### THE PROBLEM
The stretch from the line with "FROILABO (Pháp)" through the line with "Hãng phân phối - Đại diện" in the records below: write it out exactly, and nothing else.

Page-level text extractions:
########################################

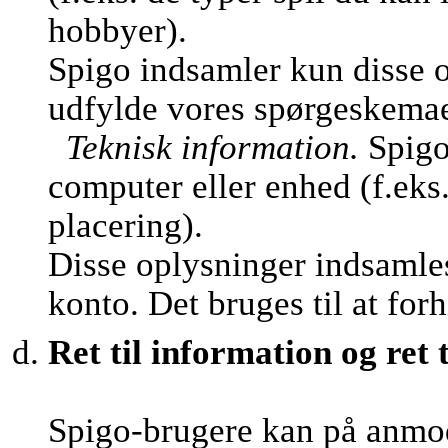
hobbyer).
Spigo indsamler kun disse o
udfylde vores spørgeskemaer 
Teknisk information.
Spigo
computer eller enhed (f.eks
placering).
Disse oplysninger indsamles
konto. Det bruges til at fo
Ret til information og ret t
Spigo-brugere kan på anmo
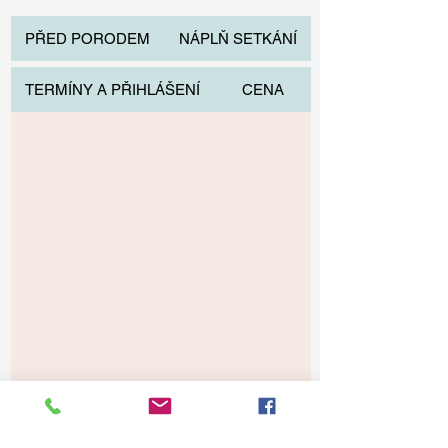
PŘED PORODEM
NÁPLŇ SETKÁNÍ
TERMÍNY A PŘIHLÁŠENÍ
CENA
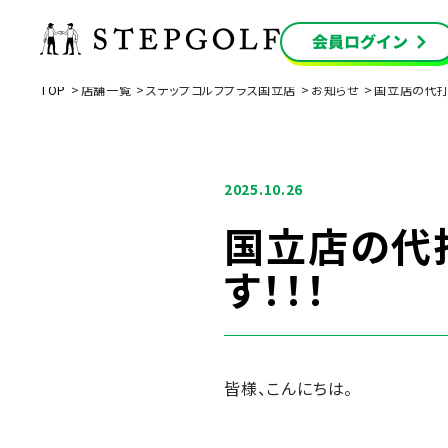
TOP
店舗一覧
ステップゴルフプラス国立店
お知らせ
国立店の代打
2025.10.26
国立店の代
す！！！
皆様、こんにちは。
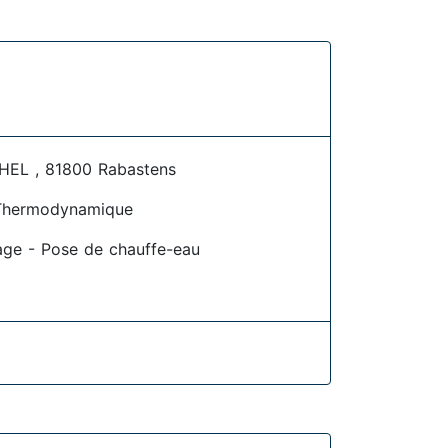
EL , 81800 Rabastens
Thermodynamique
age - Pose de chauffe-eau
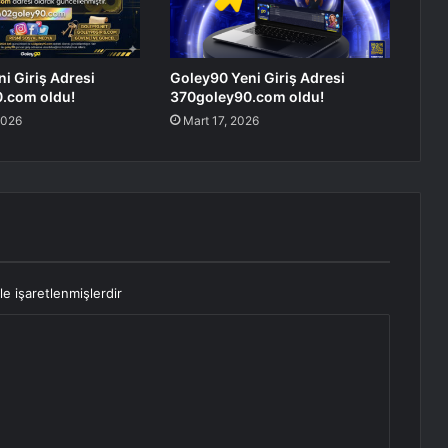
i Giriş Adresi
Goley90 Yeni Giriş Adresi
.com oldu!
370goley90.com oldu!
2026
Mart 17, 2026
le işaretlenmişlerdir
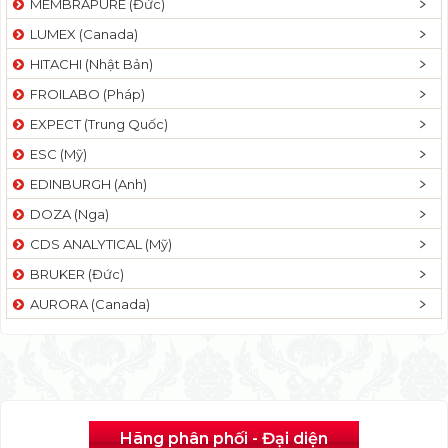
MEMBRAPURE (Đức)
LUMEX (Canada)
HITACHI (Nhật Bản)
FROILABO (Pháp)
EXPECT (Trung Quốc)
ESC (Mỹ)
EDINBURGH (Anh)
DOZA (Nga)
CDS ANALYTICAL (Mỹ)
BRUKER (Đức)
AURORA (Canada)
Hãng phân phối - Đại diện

########################################

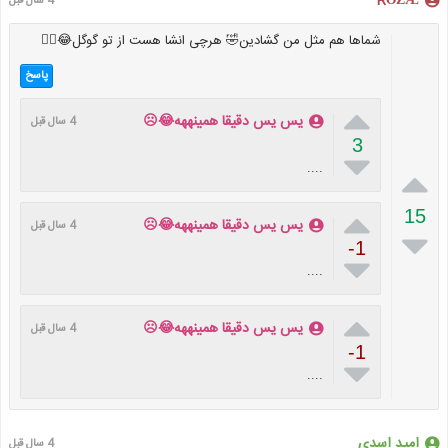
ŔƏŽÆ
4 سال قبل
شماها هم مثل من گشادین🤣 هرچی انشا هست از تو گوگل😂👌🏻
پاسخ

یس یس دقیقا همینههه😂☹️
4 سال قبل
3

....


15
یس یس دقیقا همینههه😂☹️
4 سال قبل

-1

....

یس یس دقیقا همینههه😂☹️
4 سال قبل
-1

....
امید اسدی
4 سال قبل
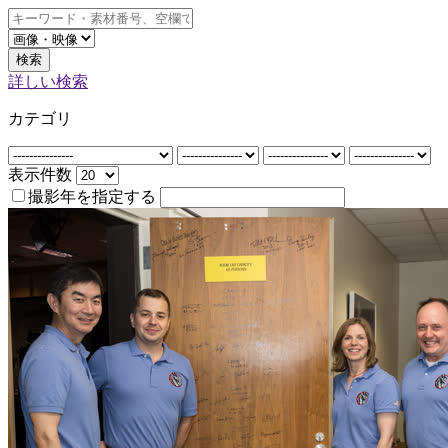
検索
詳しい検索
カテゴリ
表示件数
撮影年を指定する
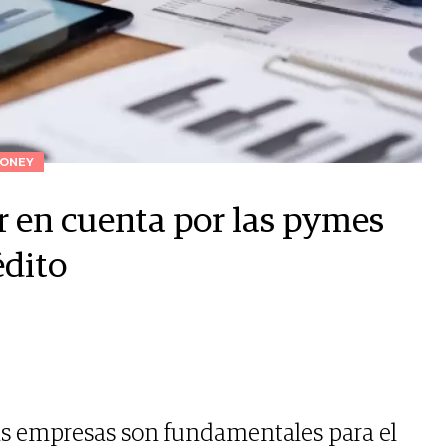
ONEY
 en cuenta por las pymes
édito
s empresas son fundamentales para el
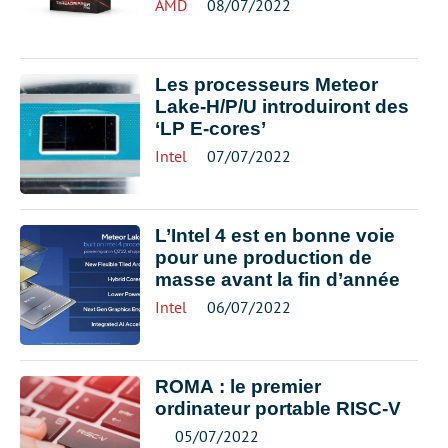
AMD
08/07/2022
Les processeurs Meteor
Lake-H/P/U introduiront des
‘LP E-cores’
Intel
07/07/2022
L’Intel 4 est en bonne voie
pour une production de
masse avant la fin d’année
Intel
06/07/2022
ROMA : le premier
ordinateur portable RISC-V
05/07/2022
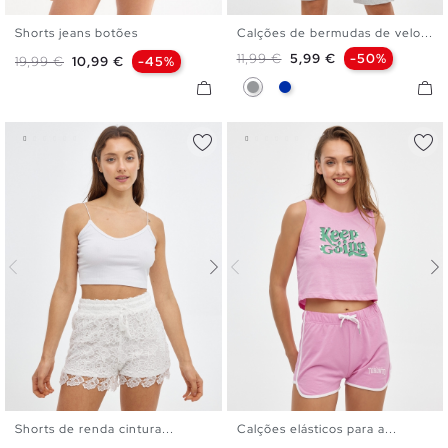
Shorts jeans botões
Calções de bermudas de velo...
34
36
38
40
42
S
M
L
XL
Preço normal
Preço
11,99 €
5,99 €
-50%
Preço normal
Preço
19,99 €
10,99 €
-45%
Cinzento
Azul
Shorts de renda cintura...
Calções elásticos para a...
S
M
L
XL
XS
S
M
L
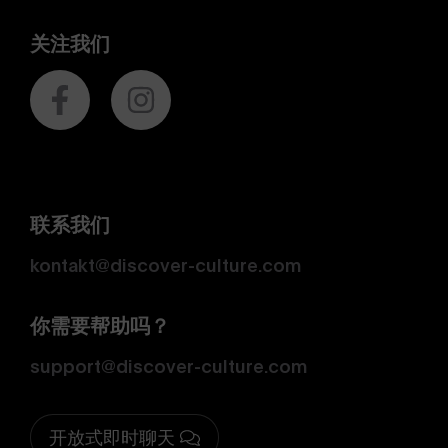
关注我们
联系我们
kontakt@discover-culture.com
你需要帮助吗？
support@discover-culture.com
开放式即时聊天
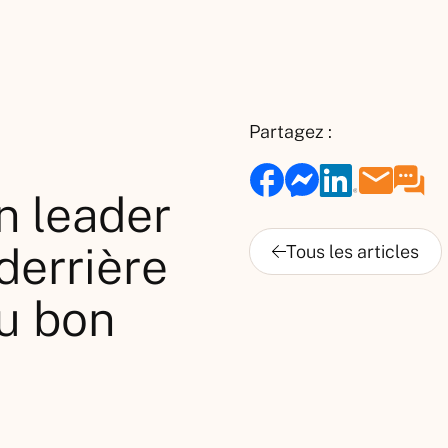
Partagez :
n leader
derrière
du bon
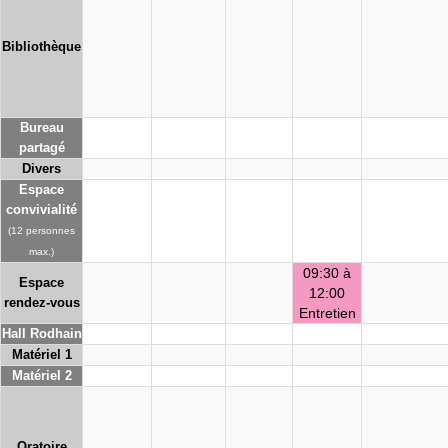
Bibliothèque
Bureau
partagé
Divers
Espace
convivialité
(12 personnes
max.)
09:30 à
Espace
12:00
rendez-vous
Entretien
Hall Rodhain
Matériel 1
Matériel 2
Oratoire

########################################

### TASK SOLUTION
FROILABO (Pháp)
EXPECT (Trung Quốc)
ESC (Mỹ)
EDINBURGH (Anh)
DOZA (Nga)
CDS ANALYTICAL (Mỹ)
BRUKER (Đức)
AURORA (Canada)
Hãng phân phối - Đại diện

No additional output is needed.